*Try it*
Copy all records verbatim, images excluded.

[[ Records for the exercise, beginning ]]

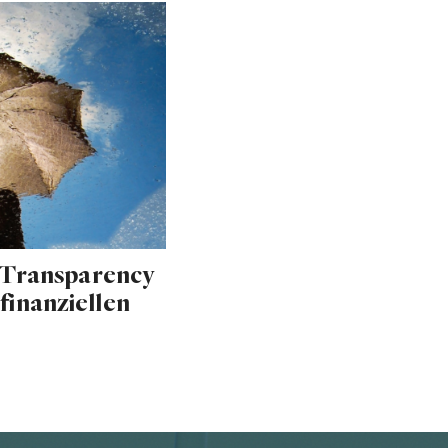
 Transparency
 finanziellen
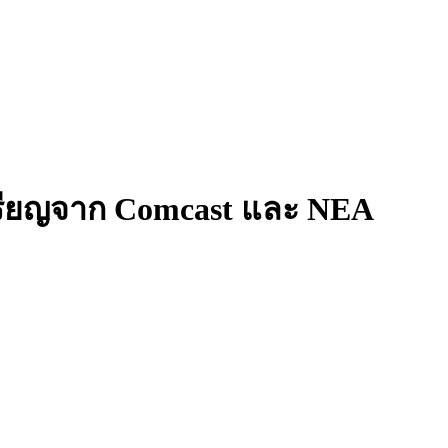
เหรียญจาก Comcast และ NEA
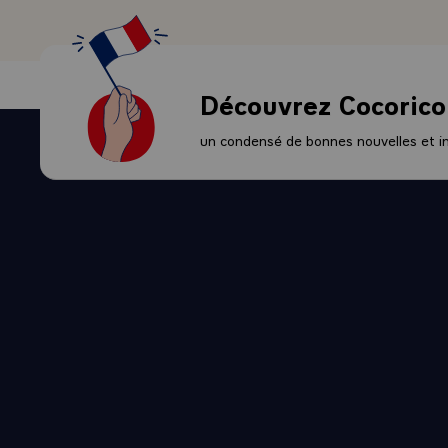
Asie du sud-e
au Pakistan, 
que jouent le
ce type de mi
Découvrez Cocorico
Enfin, je fél
pour faire fa
un condensé de bonnes nouvelles et ini
froid, qui do
Mais, vous le
acquis. Une f
l'avez rappel
Cet acte cond
acte qui ne s
vous inciter 
du métier de
Le colloque i
témoigne du 
Cette éthique
Les Française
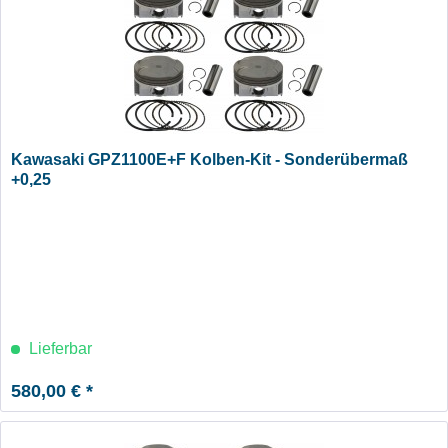
Kawasaki GPZ1100E+F Kolben-Kit - Sonderübermaß
+0,25
Lieferbar
580,00 € *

[[ Records for the exercise, end ]]

*Response box*
 Transparency
 finanziellen
เหรียญจาก Comcast และ NEA
Asie du sud-e
au Pakistan, 
que jouent le
ce type de mi
Découvrez Cocorico
Enfin, je fél
pour faire fa
un condensé de bonnes nouvelles et ini
froid, qui do
Mais, vous le
acquis. Une f
l'avez rappel
Cet acte cond
acte qui ne s
vous inciter 
du métier de
Le colloque i
témoigne du 
Cette éthique
Les Française
Kawasaki GPZ1100E+F Kolben-Kit - Sonderübermaß
+0,25
Lieferbar
580,00 € *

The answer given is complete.